SINAGOS ET FORBANS DU MORBIHAN

Posted on Fév 05, 2013 under Les bateaux bretons | No Comment

Il est important de préciser de suite : Si le sinago apparaît comme l’embarcation emblématique du golfe du Morbihan, il est plus précisément le bateau traditionnel utilisé par les marins de la région de Séné, à l’entrée de la rivière de Vannes. En rivière d’Auray, au port de Bono, on armait les forbans. Les premiers naviguaient uniquement dans le golfe, où ils pêchaient les huitres sauvages à la drague, et en baie de Quiberon, où ils tiraient le chalut à perche et mouillaient des filets. Les forbans du Bono pratiquaient la pêche au chalut dans les eaux lointaines de Belle-Ile, du Croisic et de l’Ile d’ Yeu.
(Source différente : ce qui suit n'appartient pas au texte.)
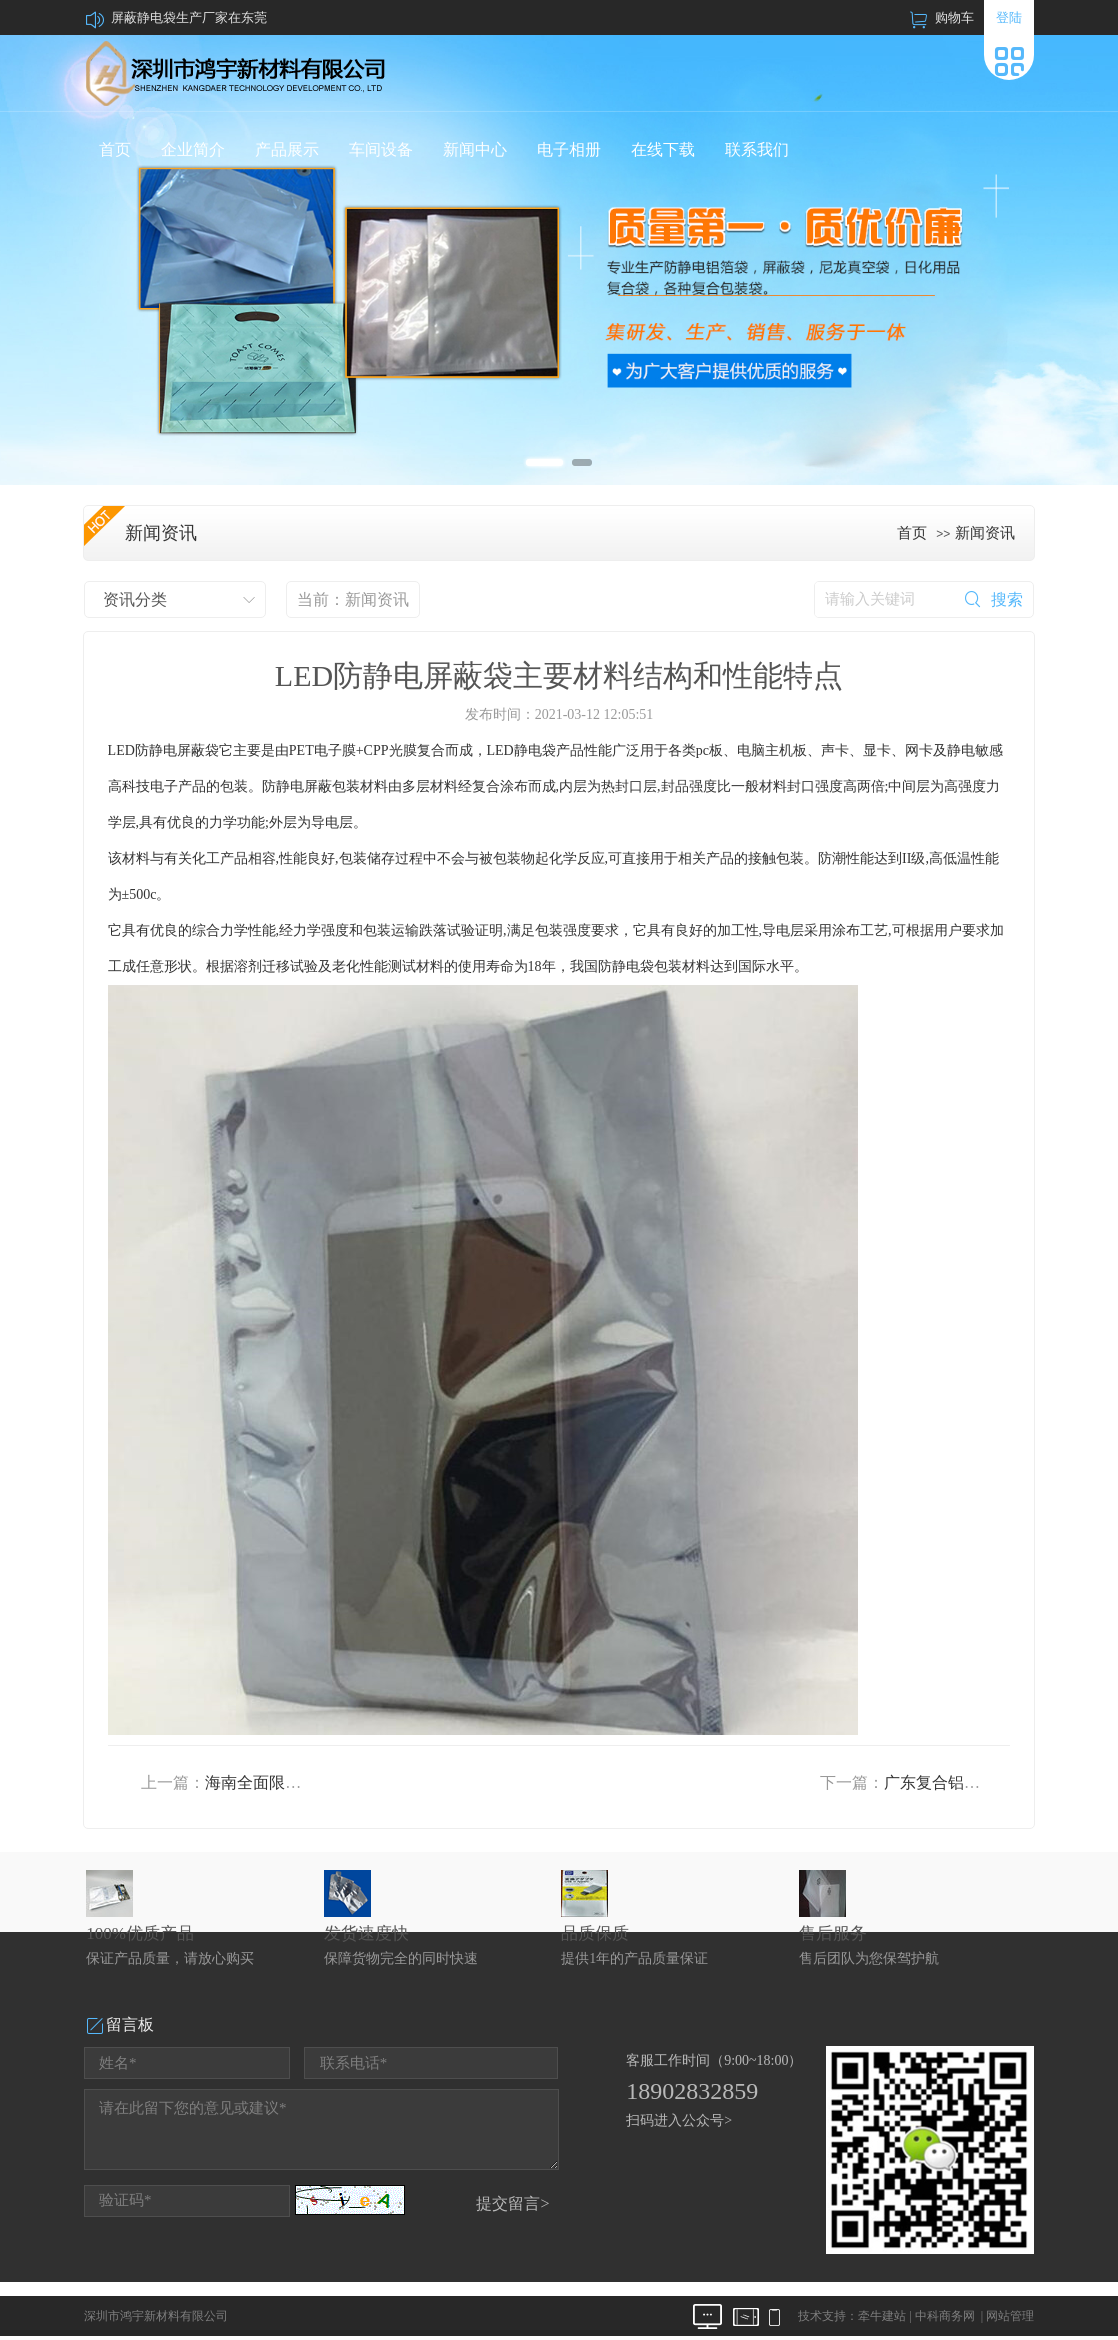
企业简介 (193, 149)
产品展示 (287, 149)
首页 (115, 149)
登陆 (1009, 17)
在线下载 (663, 149)
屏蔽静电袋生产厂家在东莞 (189, 17)
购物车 (954, 17)
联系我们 (757, 149)
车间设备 (381, 149)
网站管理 (1010, 2316)
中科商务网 (945, 2316)
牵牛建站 (882, 2316)
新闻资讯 (985, 533)
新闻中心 (475, 149)
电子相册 (569, 149)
Ainsi aujourd’hui, Notre-Dame de Béquerel est un forban. Parmi les sinagos les plus connus , on note, Les trois frères, bateau ancien restauré. On peut remarquer que s’ils sont tous grées en chaloupe, leurs voiles sont plus ou moins apiquées : Jean et Jeanne et Souvenir, reproductions de modèles très anciens, portent des voiles presque rectangulaires !
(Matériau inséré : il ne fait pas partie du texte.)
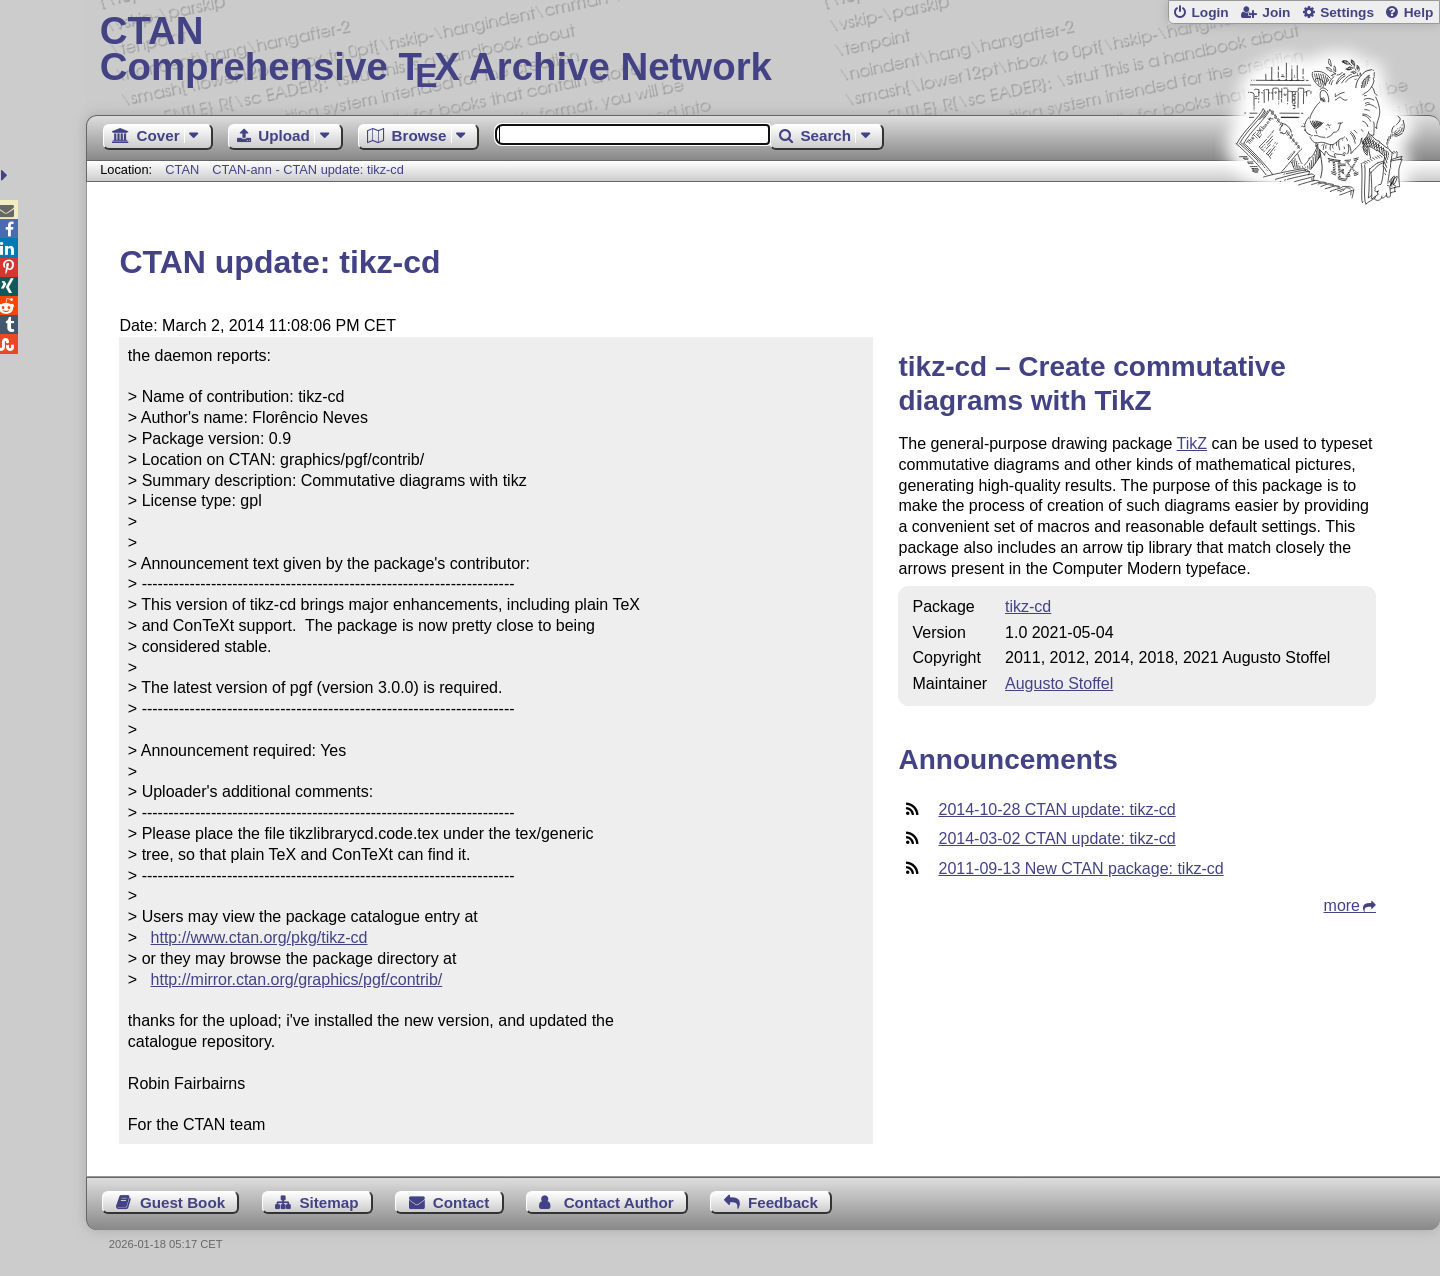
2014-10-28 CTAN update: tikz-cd (1056, 809)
CORENTIN, LOUGRE DE L’ODET

Posted on Fév 05, 2013 under Les bateaux bretons | No Comment

Parce que les négociants quimpérois furent de grands amateurs de lougre borneurs, une association cornouaillaise a fait construire à l’identique un lougre des années 1850. Un trois-mâts breton, comme on appelait ces gréements magnifiques : foc sur un très long bout-dehors, misaine, taillevent, hunier carré et tapecul bordé sur une longue queue-de-malet. Cependant, malgré leur importante voilure, ces bateaux étaient menés par des équipages réduits, capable de manoeuvrer très vite grâce à quelques astuces de gréement. Ainsi, à l’escale, les voiles au tiers ne sont pas amenées, mais carguées, c’est-à-dire repliées contre le mât au moyen de cordages, les cargues qui les enserrent. Cela permet de rentrer ou d’établir la voilure en peu de temps. On note aussi que le bas de la misaine et du taillevent est constitué d’une bande amovible à la manière d’une bonnette : on peut ainsi effectuer une franche réduction de voilure sans grands efforts et en évitant un énorme bourrelet de toile qui prendrait les paquets de mer. S’il arrive que par mer formée le bout-dehors tend à enfourner, il est facile de le relever, sous-barbes et moustaches étant réglables par palan. Aujourd’hui, Corentin n’assure plus le transport des matériaux, mais il continue d’emmener ses équipages dans des petits ports aux accès si étroits que les caboteurs qui s’y aventuraient étaient surnommés autrefois  » les écraseurs de crabes « .

LES LOUGRES DU LEGUE

Posted on Fév 05, 2013 under Les bateaux bretons | No Comment

Le Légué est le port de Saint-Brieux, situé tout au fond de la baie, il assèche à marée basse. Contrairement à ce que pourrait faire penser leur nom, qui désigne habituellement des caboteurs portant trois mâts, les lougres du Légué portaient un gréement de bisquine et étaient armés à la pêche. On retrouve ici le même décalage entre les appellations locales et celles des théoriciens de la science des gréements que celui observé à propos de ces côtres baptisés sloups. Le Grand Léjon est la réplique des bateaux qui effectuaient de courtes marées de chalut, ou bien draguaient le sable. En effet, cette région de culture de primeurs était très demandeuse de sable marin, destiné à amender les champs. Souvent le grand-mât était nettement plus haut que celui de misaine, il pouvait recevoir un hunier. Mais les lougres de la baie de Saint-Brieux étaient ainsi grées. Pourquoi ? Mystère…Dans le petit temps, cette voile fait certainement défaut…Il se trouve que le Grand Léjon a été construit dans le cadre du concours  » Bateaux des côtes de France « , organisé à l’occasion du grand rassemblement de Brest en 1992 et dont le but était de reconstituer des bateaux à l’identique, d’où l’absence de cette voile.